The answer must consist of every line below containing "separator".

[Excerpts from a dataset]
^^^^
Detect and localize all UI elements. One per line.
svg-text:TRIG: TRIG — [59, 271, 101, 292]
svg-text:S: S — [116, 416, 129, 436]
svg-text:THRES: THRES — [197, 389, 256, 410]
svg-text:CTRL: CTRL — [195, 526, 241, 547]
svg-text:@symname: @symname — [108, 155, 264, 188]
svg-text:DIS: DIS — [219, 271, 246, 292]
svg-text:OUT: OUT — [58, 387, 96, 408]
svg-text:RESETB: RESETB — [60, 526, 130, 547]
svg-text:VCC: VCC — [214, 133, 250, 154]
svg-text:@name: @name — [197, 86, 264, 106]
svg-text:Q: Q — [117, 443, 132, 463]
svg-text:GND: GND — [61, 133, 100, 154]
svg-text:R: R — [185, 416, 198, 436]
^^^^
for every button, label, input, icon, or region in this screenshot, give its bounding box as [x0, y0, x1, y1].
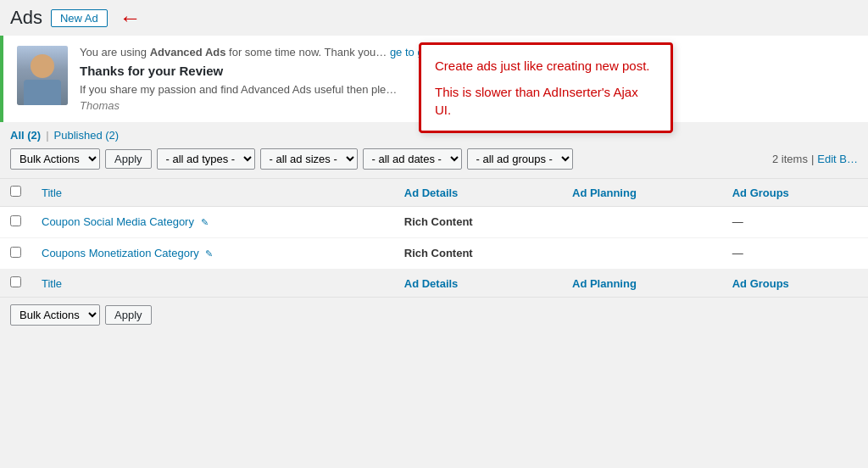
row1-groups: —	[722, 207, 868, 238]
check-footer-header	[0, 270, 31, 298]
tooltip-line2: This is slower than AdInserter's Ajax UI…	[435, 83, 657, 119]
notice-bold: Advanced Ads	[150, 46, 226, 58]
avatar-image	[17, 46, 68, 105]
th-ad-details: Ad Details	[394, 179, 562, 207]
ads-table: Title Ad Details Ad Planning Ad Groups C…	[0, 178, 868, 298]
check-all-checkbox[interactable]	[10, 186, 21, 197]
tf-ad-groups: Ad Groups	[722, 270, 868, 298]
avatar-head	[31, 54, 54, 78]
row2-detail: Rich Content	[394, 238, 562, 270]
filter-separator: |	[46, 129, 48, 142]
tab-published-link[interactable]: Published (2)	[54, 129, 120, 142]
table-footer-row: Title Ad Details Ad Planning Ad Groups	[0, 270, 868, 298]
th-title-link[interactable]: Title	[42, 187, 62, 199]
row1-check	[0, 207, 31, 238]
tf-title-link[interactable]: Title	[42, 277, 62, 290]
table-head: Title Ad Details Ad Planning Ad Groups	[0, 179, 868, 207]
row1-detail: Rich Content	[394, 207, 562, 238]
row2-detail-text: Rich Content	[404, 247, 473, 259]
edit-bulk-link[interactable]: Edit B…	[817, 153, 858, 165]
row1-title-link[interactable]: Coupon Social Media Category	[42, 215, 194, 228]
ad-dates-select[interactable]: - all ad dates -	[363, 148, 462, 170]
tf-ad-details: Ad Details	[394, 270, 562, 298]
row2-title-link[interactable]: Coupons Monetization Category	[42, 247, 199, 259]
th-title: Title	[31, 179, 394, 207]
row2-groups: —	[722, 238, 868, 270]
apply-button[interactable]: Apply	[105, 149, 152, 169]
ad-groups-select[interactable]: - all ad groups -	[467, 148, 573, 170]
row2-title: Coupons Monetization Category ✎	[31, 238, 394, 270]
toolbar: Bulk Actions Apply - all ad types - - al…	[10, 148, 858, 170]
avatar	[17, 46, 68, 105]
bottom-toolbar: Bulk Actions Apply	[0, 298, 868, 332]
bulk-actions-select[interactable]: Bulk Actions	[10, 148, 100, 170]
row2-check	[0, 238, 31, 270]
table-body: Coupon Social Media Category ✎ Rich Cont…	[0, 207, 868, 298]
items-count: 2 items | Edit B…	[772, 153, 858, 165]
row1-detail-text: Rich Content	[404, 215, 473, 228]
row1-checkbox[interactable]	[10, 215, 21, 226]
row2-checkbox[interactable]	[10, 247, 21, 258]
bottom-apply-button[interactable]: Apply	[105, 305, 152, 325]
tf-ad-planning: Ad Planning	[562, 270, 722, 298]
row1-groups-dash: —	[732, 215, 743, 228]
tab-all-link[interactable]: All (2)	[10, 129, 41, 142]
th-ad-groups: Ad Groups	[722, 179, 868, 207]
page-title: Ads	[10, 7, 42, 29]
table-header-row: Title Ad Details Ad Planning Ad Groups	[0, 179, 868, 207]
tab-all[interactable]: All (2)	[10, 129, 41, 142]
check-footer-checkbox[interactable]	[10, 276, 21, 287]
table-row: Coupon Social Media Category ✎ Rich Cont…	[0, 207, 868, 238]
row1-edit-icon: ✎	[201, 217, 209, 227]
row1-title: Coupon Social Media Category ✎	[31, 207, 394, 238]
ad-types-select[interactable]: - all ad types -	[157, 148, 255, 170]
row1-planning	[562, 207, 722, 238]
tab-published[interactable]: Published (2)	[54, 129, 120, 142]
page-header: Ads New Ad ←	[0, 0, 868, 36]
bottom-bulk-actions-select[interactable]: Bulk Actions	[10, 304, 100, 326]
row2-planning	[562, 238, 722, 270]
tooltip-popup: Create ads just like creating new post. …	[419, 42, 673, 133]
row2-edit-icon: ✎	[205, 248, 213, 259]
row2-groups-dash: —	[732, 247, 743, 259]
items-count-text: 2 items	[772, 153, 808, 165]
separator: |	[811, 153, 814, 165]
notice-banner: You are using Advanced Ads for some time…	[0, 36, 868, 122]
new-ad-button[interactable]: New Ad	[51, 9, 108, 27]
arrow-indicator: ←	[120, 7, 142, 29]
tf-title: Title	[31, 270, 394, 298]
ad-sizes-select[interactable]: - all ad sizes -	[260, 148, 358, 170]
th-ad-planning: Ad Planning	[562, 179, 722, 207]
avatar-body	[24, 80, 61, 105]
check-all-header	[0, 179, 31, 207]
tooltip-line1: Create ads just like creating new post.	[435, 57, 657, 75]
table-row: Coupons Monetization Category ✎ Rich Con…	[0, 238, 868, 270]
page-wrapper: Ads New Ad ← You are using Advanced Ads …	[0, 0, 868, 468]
^^^^
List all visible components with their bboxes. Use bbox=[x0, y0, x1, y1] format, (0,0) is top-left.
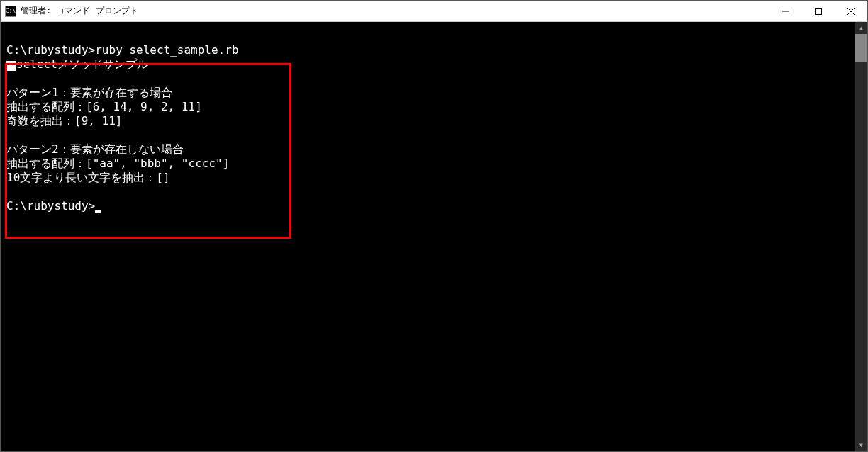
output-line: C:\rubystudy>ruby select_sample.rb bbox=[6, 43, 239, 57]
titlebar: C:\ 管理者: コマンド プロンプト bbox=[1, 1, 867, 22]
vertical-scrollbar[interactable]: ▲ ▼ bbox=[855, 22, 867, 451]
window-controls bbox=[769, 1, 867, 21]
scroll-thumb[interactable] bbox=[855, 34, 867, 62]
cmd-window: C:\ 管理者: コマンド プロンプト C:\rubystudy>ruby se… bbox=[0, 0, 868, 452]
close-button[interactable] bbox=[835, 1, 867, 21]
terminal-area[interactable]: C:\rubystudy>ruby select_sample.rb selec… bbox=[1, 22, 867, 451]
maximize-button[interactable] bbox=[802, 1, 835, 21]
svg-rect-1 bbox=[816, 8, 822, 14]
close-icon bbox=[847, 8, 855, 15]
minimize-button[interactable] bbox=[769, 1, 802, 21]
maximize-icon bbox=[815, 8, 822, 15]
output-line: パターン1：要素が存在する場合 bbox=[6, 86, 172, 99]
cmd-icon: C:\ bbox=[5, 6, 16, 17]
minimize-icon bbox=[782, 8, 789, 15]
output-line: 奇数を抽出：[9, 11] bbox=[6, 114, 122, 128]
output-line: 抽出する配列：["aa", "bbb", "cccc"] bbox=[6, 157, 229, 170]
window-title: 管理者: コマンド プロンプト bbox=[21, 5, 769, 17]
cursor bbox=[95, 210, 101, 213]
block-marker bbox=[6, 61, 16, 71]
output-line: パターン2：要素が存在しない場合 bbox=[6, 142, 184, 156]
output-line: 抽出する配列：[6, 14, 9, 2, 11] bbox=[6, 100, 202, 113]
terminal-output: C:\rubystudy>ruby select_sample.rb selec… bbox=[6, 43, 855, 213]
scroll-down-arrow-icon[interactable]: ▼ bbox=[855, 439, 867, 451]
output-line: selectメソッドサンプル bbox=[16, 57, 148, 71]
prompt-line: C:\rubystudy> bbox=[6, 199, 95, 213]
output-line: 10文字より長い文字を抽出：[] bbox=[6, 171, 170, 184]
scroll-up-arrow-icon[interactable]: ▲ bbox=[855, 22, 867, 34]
^^^^
## Solution for this exercise
filter-separator: |	[46, 129, 48, 142]
separator: |	[811, 153, 814, 165]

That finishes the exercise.